Danny’s mother, Ms. Giang was admitted to St. Joseph’s Hospital on June 12, 2991. Her pregnancy had been normal and uneventful.

Fetal Heart Monitor Results Not Normal

Two nurses were assigned to Ms. Giang to monitor the baby’s fetal heart rate. They used an electronic fetal heart monitor (EFM) to monitor the baby’s heart rate.

When the nurse checked the heart monitor it showed a range of 170 beats per minute, a reading that is outside the normal range. The nurse assumed that she had simply heard a normal acceleration of the baby’s heart rate. However, the nurse also recognized that the increased heart rate could also be a sign of tachycardia, an abnormal elevation in the heart rate which is a sign of fetal distress.

Didn't Check Again

But she didn't check the baby's heart rate again to see if it had returned to normal! 20 Minute Delay

Unfortunately, the nurse did not return to Ms. Giang to conduct another fetal heart rate monitor until 20 minutes later. By that time, the baby’s heart rate had dropped precipitously and an emergency C-section was performed.
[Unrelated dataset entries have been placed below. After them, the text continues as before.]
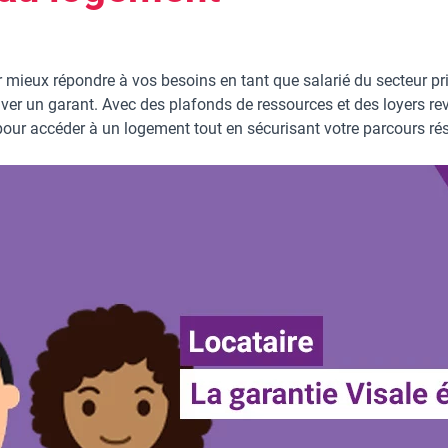
 mieux répondre à vos besoins en tant que salarié du secteur p
ouver un garant. Avec des plafonds de ressources et des loyers re
pour accéder à un logement tout en sécurisant votre parcours rés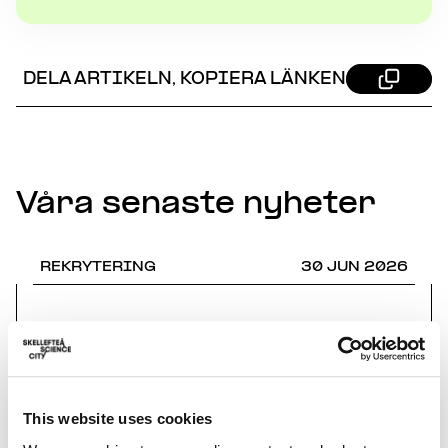
DELA ARTIKELN, KOPIERA LÄNKEN
Våra senaste nyheter
REKRYTERING
30 JUN 2026
Vi söker en affärsutvecklare
till vår satsning på Creative
Tech
This website uses cookies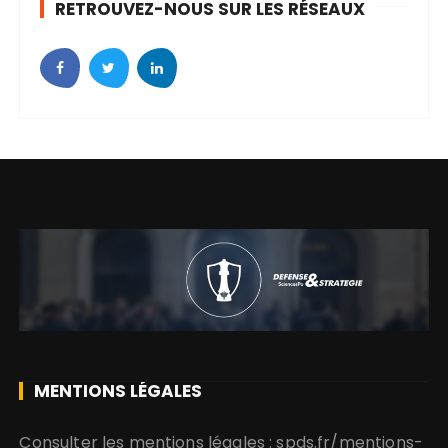
RETROUVEZ-NOUS SUR LES RÉSEAUX
e
s
MENTIONS LÉGALES
Consulter les mentions légales : spds.fr/mentions-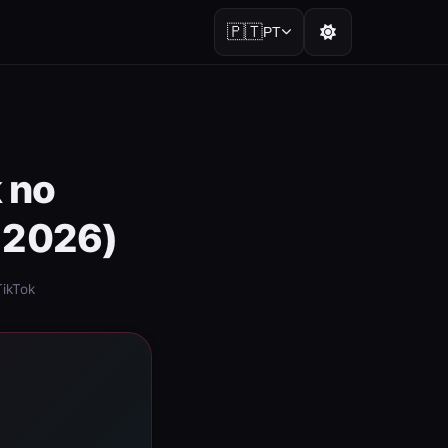
🇵🇹
PT
 no
a 2026)
ikTok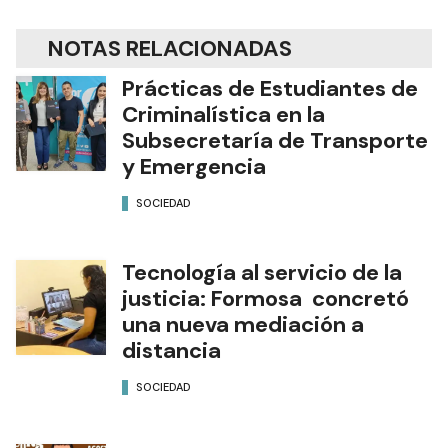
NOTAS RELACIONADAS
Prácticas de Estudiantes de
Criminalística en la
Subsecretaría de Transporte
y Emergencia
SOCIEDAD
Tecnología al servicio de la
justicia: Formosa concretó
una nueva mediación a
distancia
SOCIEDAD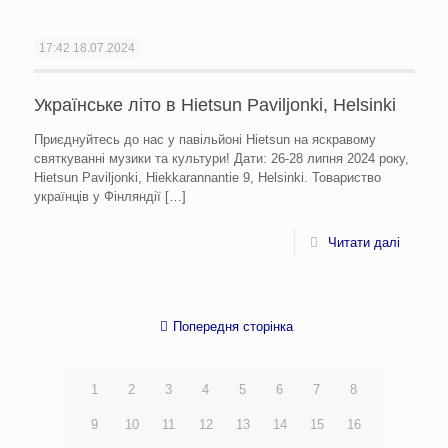
17:42
18.07.2024
Українське літо в Hietsun Paviljonki, Helsinki
Приєднуйтесь до нас у павільйоні Hietsun на яскравому
святкуванні музики та культури! Дати: 26-28 липня 2024 року,
Hietsun Paviljonki, Hiekkarannantie 9, Helsinki. Товариство
українців у Фінляндії
[…]
Читати далі
Попередня сторінка
1
2
3
4
5
6
7
8
9
10
11
12
13
14
15
16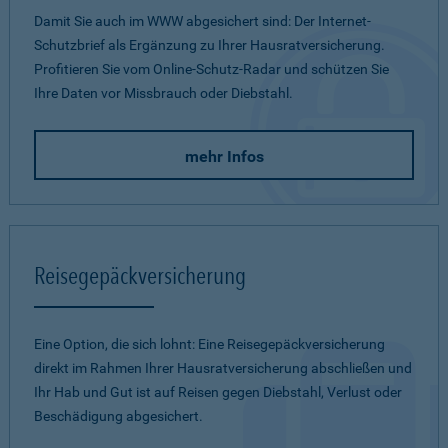
Damit Sie auch im WWW abgesichert sind: Der Internet-
Schutzbrief als Ergänzung zu Ihrer Hausratversicherung.
Profitieren Sie vom Online-Schutz-Radar und schützen Sie
Ihre Daten vor Missbrauch oder Diebstahl.
mehr Infos
Reisegepäckversicherung
Eine Option, die sich lohnt: Eine Reisegepäckversicherung
direkt im Rahmen Ihrer Hausratversicherung abschließen und
Ihr Hab und Gut ist auf Reisen gegen Diebstahl, Verlust oder
Beschädigung abgesichert.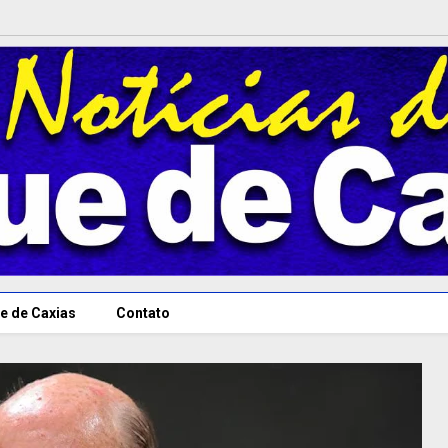
e de Caxias
Contato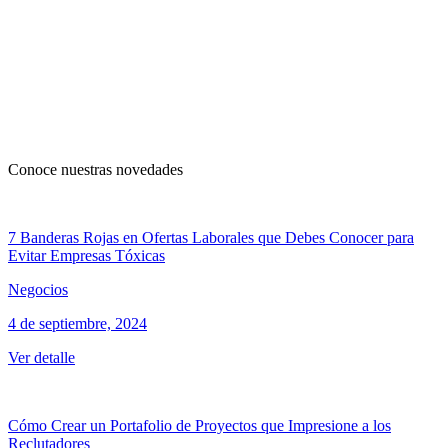
Conoce nuestras novedades
7 Banderas Rojas en Ofertas Laborales que Debes Conocer para
Evitar Empresas Tóxicas
Negocios
4 de septiembre, 2024
Ver detalle
Cómo Crear un Portafolio de Proyectos que Impresione a los
Reclutadores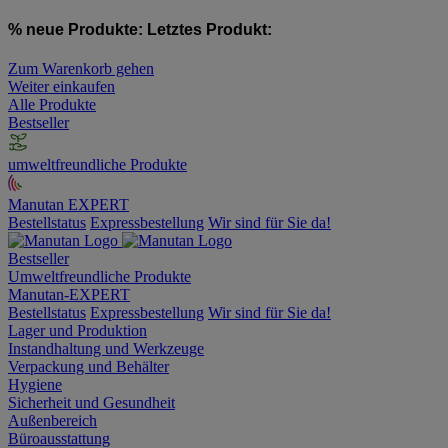
% neue Produkte:
Letztes Produkt:
Zum Warenkorb gehen
Weiter einkaufen
Alle Produkte
Bestseller
umweltfreundliche Produkte
Manutan EXPERT
Bestellstatus
Expressbestellung
Wir sind für Sie da!
Bestseller
Umweltfreundliche Produkte
Manutan-EXPERT
Bestellstatus
Expressbestellung
Wir sind für Sie da!
Lager und Produktion
Instandhaltung und Werkzeuge
Verpackung und Behälter
Hygiene
Sicherheit und Gesundheit
Außenbereich
Büroausstattung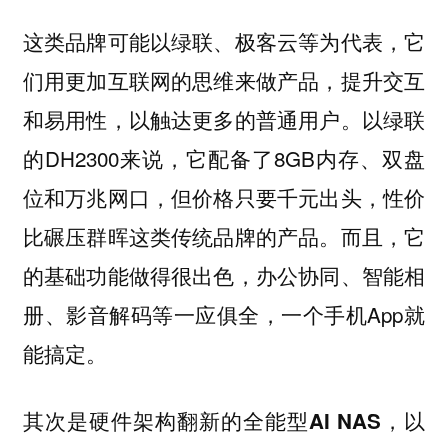
这类品牌可能以绿联、极客云等为代表，它
们用更加互联网的思维来做产品，提升交互
和易用性，以触达更多的普通用户。以绿联
的DH2300来说，它配备了8GB内存、双盘
位和万兆网口，但价格只要千元出头，性价
比碾压群晖这类传统品牌的产品。而且，它
的基础功能做得很出色，办公协同、智能相
册、影音解码等一应俱全，一个手机App就
能搞定。
其次是硬件架构翻新的全能型AI NAS，以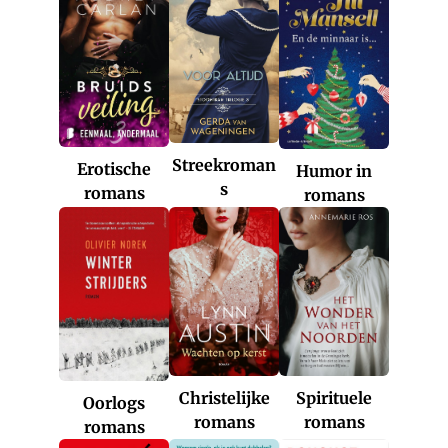
Streekroman
Erotische
Humor in
s
romans
romans
Christelijke
Spirituele
Oorlogs
romans
romans
romans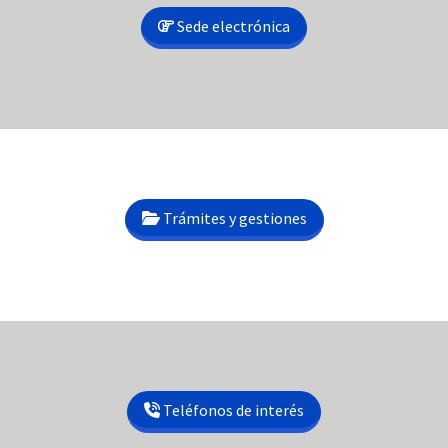
Sede electrónica
Trámites y gestiones
Teléfonos de interés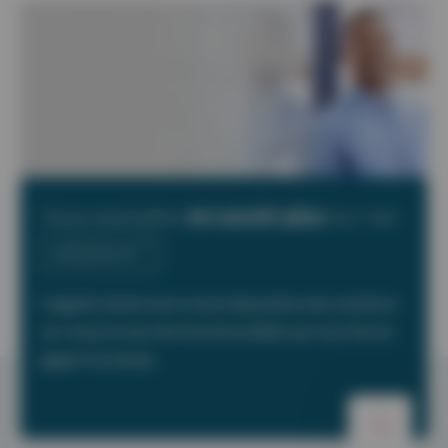
Vous souhaitez
en savoir plus
sur nos
solutions ?
Cegedim Santé met à votre disposition des solutions
sur-mesure avec des fonctionnalités qui vous feront
gagner du temps.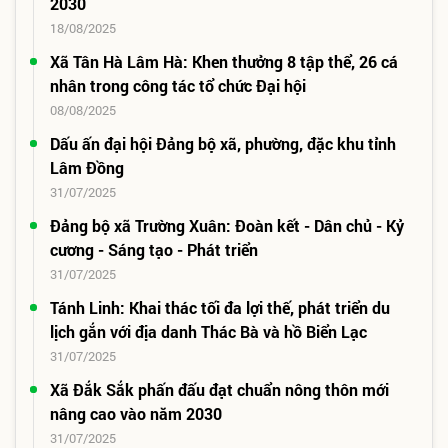
2030
18/08/2025
Xã Tân Hà Lâm Hà: Khen thưởng 8 tập thể, 26 cá
nhân trong công tác tổ chức Đại hội
08/08/2025
Dấu ấn đại hội Đảng bộ xã, phường, đặc khu tỉnh
Lâm Đồng
31/07/2025
Đảng bộ xã Trường Xuân: Đoàn kết - Dân chủ - Kỷ
cương - Sáng tạo - Phát triển
31/07/2025
Tánh Linh: Khai thác tối đa lợi thế, phát triển du
lịch gắn với địa danh Thác Bà và hồ Biển Lạc
31/07/2025
Xã Đắk Sắk phấn đấu đạt chuẩn nông thôn mới
nâng cao vào năm 2030
31/07/2025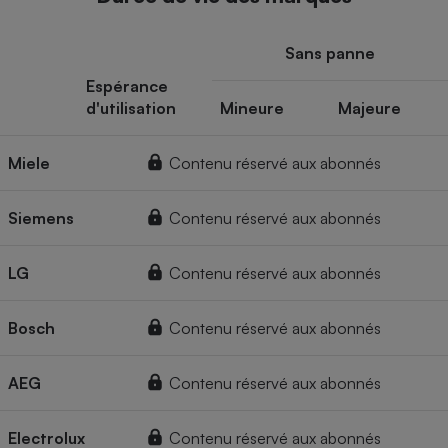
Sans panne
Espérance
d'utilisation
Mineure
Majeure
Miele
Contenu réservé aux abonnés
Siemens
Contenu réservé aux abonnés
LG
Contenu réservé aux abonnés
Bosch
Contenu réservé aux abonnés
AEG
Contenu réservé aux abonnés
Electrolux
Contenu réservé aux abonnés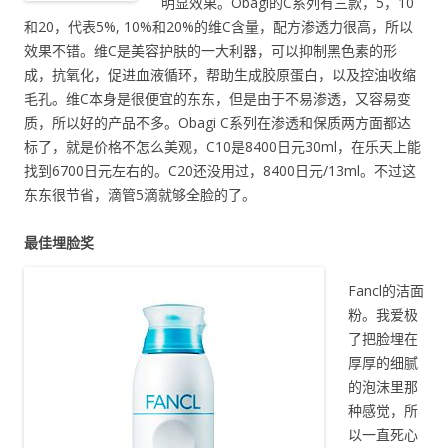
明显效果。Obagi的C系列有三款，5，10
和20，代表5%, 10%和20%的维C含量，配方渗透力很高，所以
效果不错。维C是美容护肤的一大利器，可以抑制黑色素的形
成，抗氧化，促进血液循环，帮助生成胶原蛋白，以及控油收缩
毛孔。维C本身是很便宜的东东，但是由于不易渗透，又容易变
质，所以好的产品不多。Obagi C系列在渗透和保质两方面都达
标了，就是价格不怎么美观，C10是8400日元30ml，在乐天上能
找到6700日元左右的。C20还没用过，8400日元/13ml。不过这
东东很节省，滴管5滴就够全脸的了。
最佳埋脸奖
Fancl的洁面
粉。我爱极
了把脸埋在
厚厚的细腻
的泡沫里那
种感觉，所
以一直死心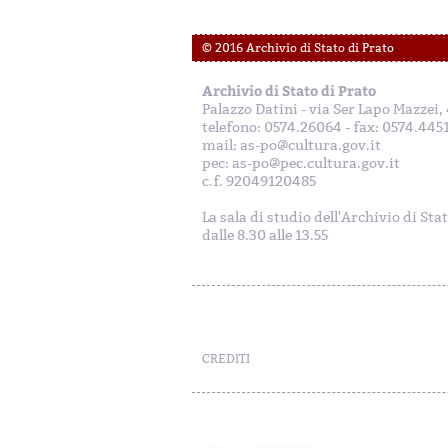
© 2016 Archivio di Stato di Prato
Archivio di Stato di Prato
Palazzo Datini - via Ser Lapo Mazzei
telefono: 0574.26064 - fax: 0574.445
mail: as-po@cultura.gov.it
pec: as-po@pec.cultura.gov.it
c.f. 92049120485
La sala di studio dell'Archivio di Sta
dalle 8.30 alle 13.55
CREDITI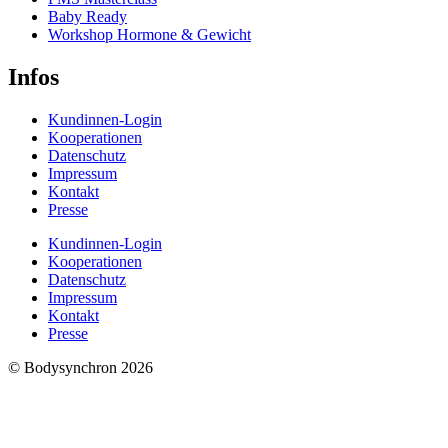
Baby Ready
Workshop Hormone & Gewicht
Infos
Kundinnen-Login
Kooperationen
Datenschutz
Impressum
Kontakt
Presse
Kundinnen-Login
Kooperationen
Datenschutz
Impressum
Kontakt
Presse
© Bodysynchron 2026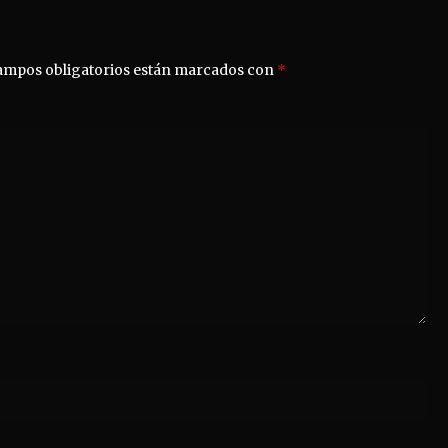
ampos obligatorios están marcados con
*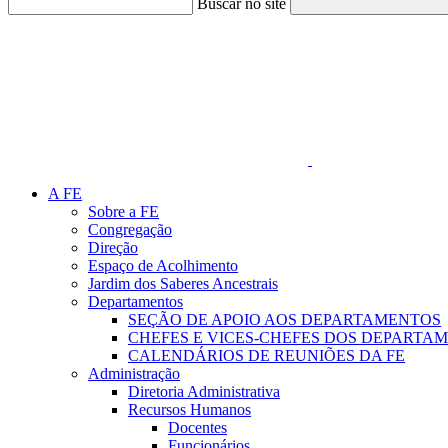
Buscar no site
Link para o Faceboo
A FE
Sobre a FE
Congregação
Direção
Espaço de Acolhimento
Jardim dos Saberes Ancestrais
Departamentos
SEÇÃO DE APOIO AOS DEPARTAMENTOS
CHEFES E VICES-CHEFES DOS DEPARTA
CALENDÁRIOS DE REUNIÕES DA FE
Administração
Diretoria Administrativa
Recursos Humanos
Docentes
Funcionários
The surgeon who performed the c-section found that the umbilical cord had been wrapped around Danny’s neck. Danny was born suffering from the results of acute hypoxia-ischemia resulting in severe brain damage.

Justice Tausendfreund ruled that:

“Had Danny been born 10 minutes earlier he would have been at great risk for some neurological injury, but he would not have sustained the depth or extent of injury he did.

“I find that had Danny been born 10 minutes earlier, it would have significantly and materially reduced both the extent and nature of the injury to Danny’s brain and would have significantly and materially reduced the degree of functional impairment.”

Nurse Failed to Meet Standard of Care

Justice Tausendfreund ruled that the nurse had failed to meet the standard of care expected of her. Had she acted in accordance with the standard of care and continued to monitor the baby’s heart rate to confirm her assumptions she would have realized that the baby was suffering a medical emergency. As a result, the Judge ruled that the nurse’s negligence was the cause of baby Danny’s catastrophic brain injuries.

Causation in Medical Malpractice Claims

This case shows how a difference of just minutes can mean the difference between life and death. The difference between having a healthy baby and a baby who will live his life severely debilitated by brain injury.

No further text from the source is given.